Find three consecutive positive integers such that the product of the first two is 11 more than five times the third.
We have three consecutive positive integers. Let's call them A, B, and C. One clue is that they are consecutive. That means, if we let A be the smallest of the integers and C to be the largest, that:
B = A + 1
C = A + 2
No matter what A is, the above mathematical statements or equations will be true.
The other piece of information that we have from the original problem is this: The product of the first two is 11 more than five times the third.

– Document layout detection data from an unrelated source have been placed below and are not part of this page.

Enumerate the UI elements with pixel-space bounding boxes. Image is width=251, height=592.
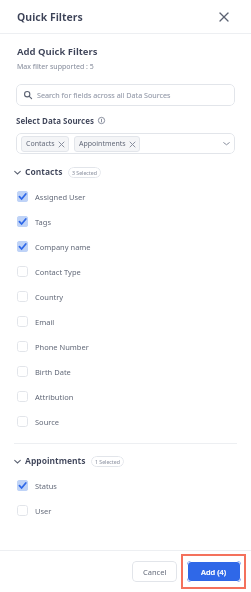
button[interactable]: Cancel — [132, 561, 177, 582]
staticText: Quick Filters — [17, 10, 83, 24]
button[interactable]: Birth Date — [0, 359, 251, 384]
staticText: Phone Number — [35, 342, 89, 352]
button[interactable]: Assigned User — [0, 184, 251, 209]
staticText: Appointments — [79, 139, 126, 149]
button[interactable]: Tags — [0, 209, 251, 234]
staticText: Email — [35, 317, 55, 327]
staticText: Appointments — [25, 455, 86, 467]
button[interactable]: Source — [0, 409, 251, 434]
staticText: Contacts — [26, 139, 55, 149]
button[interactable]: Add (4) — [187, 561, 241, 582]
staticText: User — [35, 506, 52, 516]
staticText: Source — [35, 417, 60, 427]
button[interactable]: Close — [213, 6, 235, 28]
button[interactable]: Email — [0, 309, 251, 334]
staticText: Country — [35, 292, 64, 302]
button[interactable]: Company name — [0, 234, 251, 259]
staticText: Birth Date — [35, 367, 71, 377]
staticText: Company name — [35, 242, 91, 252]
staticText: Add Quick Filters — [17, 45, 98, 58]
staticText: Search for fields across all Data Source… — [37, 90, 171, 100]
button[interactable]: Contact Type — [0, 259, 251, 284]
staticText: Add (4) — [201, 567, 227, 577]
button[interactable]: Status — [0, 473, 251, 498]
button[interactable]: Phone Number — [0, 334, 251, 359]
button[interactable]: Appointments — [0, 451, 251, 471]
button[interactable]: User — [0, 498, 251, 523]
staticText: 1 Selected — [95, 458, 120, 465]
staticText: 3 Selected — [72, 169, 97, 176]
button[interactable]: Contacts — [0, 162, 251, 182]
button[interactable]: Contacts — [21, 136, 69, 152]
staticText: Status — [35, 481, 57, 491]
staticText: Contact Type — [35, 267, 81, 277]
staticText: Select Data Sources — [16, 115, 94, 126]
button[interactable]: Appointments — [74, 136, 140, 152]
staticText: Contacts — [25, 166, 63, 178]
staticText: Attribution — [35, 392, 74, 402]
staticText: Assigned User — [35, 192, 86, 202]
button[interactable]: Search for fields across all Data Source… — [16, 84, 235, 106]
button[interactable]: Contacts — [16, 133, 235, 154]
staticText: Max filter supported : 5 — [17, 62, 94, 72]
button[interactable]: Country — [0, 284, 251, 309]
staticText: Cancel — [143, 567, 167, 577]
staticText: Tags — [35, 217, 51, 227]
button[interactable]: Attribution — [0, 384, 251, 409]
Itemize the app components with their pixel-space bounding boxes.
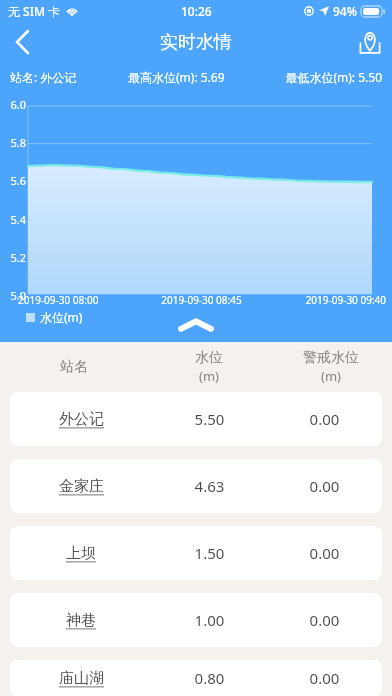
staticText: 水位(m) bbox=[40, 309, 83, 325]
staticText: 4.63 bbox=[152, 476, 267, 496]
staticText: 2019-09-30 08:45 bbox=[140, 293, 263, 307]
staticText: 0.80 bbox=[152, 668, 267, 688]
staticText: 无 SIM 卡 bbox=[8, 3, 61, 19]
staticText: (m) bbox=[321, 367, 341, 385]
staticText: 10:26 bbox=[181, 3, 212, 19]
staticText: 2019-09-30 08:00 bbox=[18, 293, 140, 307]
staticText: 0.00 bbox=[267, 476, 382, 496]
staticText: 站名: 外公记 bbox=[10, 69, 128, 85]
staticText: 5.6 bbox=[0, 173, 26, 188]
staticText: 站名 bbox=[60, 358, 88, 376]
staticText: 实时水情 bbox=[160, 31, 232, 54]
button[interactable]: Collapse chart bbox=[174, 316, 218, 334]
staticText: 神巷 bbox=[66, 611, 96, 630]
staticText: 5.0 bbox=[0, 288, 26, 303]
staticText: 外公记 bbox=[59, 410, 104, 429]
staticText: 金家庄 bbox=[59, 477, 104, 496]
staticText: 1.00 bbox=[152, 610, 267, 630]
staticText: 5.4 bbox=[0, 212, 26, 227]
button[interactable]: 外公记 bbox=[10, 392, 382, 446]
staticText: 0.00 bbox=[267, 610, 382, 630]
staticText: 0.00 bbox=[267, 543, 382, 563]
button[interactable]: 金家庄 bbox=[10, 459, 382, 513]
button[interactable]: 上坝 bbox=[10, 526, 382, 580]
staticText: 2019-09-30 09:40 bbox=[263, 293, 386, 307]
staticText: 94% bbox=[333, 3, 357, 19]
staticText: 最高水位(m): 5.69 bbox=[128, 69, 257, 85]
staticText: 5.2 bbox=[0, 250, 26, 265]
staticText: 上坝 bbox=[66, 544, 96, 563]
staticText: 庙山湖 bbox=[59, 669, 104, 688]
button[interactable]: Map bbox=[348, 22, 392, 62]
staticText: 5.8 bbox=[0, 135, 26, 150]
staticText: 5.50 bbox=[152, 409, 267, 429]
button[interactable]: 庙山湖 bbox=[10, 660, 382, 696]
staticText: 最低水位(m): 5.50 bbox=[257, 69, 382, 85]
staticText: 水位 bbox=[195, 349, 223, 367]
staticText: 1.50 bbox=[152, 543, 267, 563]
staticText: 警戒水位 bbox=[303, 349, 359, 367]
button[interactable]: Back bbox=[0, 22, 44, 62]
staticText: 0.00 bbox=[267, 668, 382, 688]
staticText: (m) bbox=[199, 367, 219, 385]
staticText: 0.00 bbox=[267, 409, 382, 429]
button[interactable]: 神巷 bbox=[10, 593, 382, 647]
staticText: 6.0 bbox=[0, 97, 26, 112]
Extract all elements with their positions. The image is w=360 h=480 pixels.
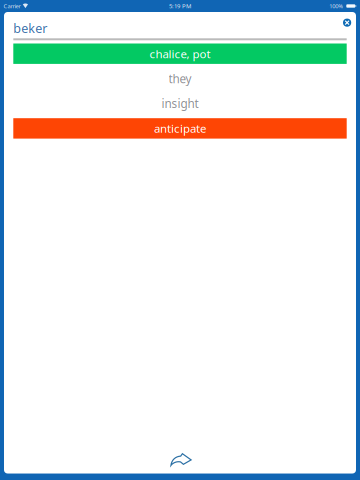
staticText: beker bbox=[13, 20, 47, 37]
button[interactable]: anticipate bbox=[13, 118, 347, 139]
button[interactable]: Share bbox=[157, 448, 203, 474]
staticText: 5:19 PM bbox=[169, 2, 191, 10]
button[interactable]: chalice, pot bbox=[13, 44, 347, 64]
staticText: anticipate bbox=[154, 121, 206, 136]
button[interactable]: they bbox=[13, 68, 347, 89]
button[interactable]: Clear search text bbox=[337, 13, 357, 33]
staticText: chalice, pot bbox=[150, 46, 210, 62]
staticText: 100% bbox=[329, 2, 343, 10]
staticText: Carrier bbox=[4, 2, 21, 10]
staticText: they bbox=[168, 71, 192, 87]
button[interactable]: insight bbox=[13, 93, 347, 114]
staticText: insight bbox=[162, 96, 198, 112]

We need to translate this piece of information into mathematical language. "Product" means the answer to a multiplication problem, so this English sentence is saying the following:
AB = 11 + 5C
We have three equations now with three unknowns. With any luck at all, these equations will be solvable.
I am going to take the third equation (AB = 11 + 5C) and substitute the values for B and C as defined in the first two equations to get the following:
B = A + 1
C = A + 2
AB = 11 + 5C
A(A + 1) = 11 + 5(A + 2)
Time to distribute to expand the equation:
A2 + A = 11 + 5A + 10
Let's move all the terms to the left side of the equal sign.
A2 + A = 11 + 5A + 10
–5A –11 –10 –11 –5A –10
A2 –4A – 21 = 0
Now we need to factor the polynomial expression on the left side of the equal sign.
(A – 7)(A + 3) = 0
This means that (A – 7) or (A + 3) = 0.
If (A – 7) is 0, then A = 7.
If (A + 3) is 0, then A = –3.
However, the original problem said that the integers (A, B, and C) were all positive. Thus, A is 7.
Since A is the smallest and C is the largest of our three consecutive positive integers, B is 8 and C is 9.
A = 7
B = 8 (=A + 1)
C = 9 (=A + 2)
To check, is it true that seven times eight equals 11 more than five times 9. Yes! 56 = 11 + 45.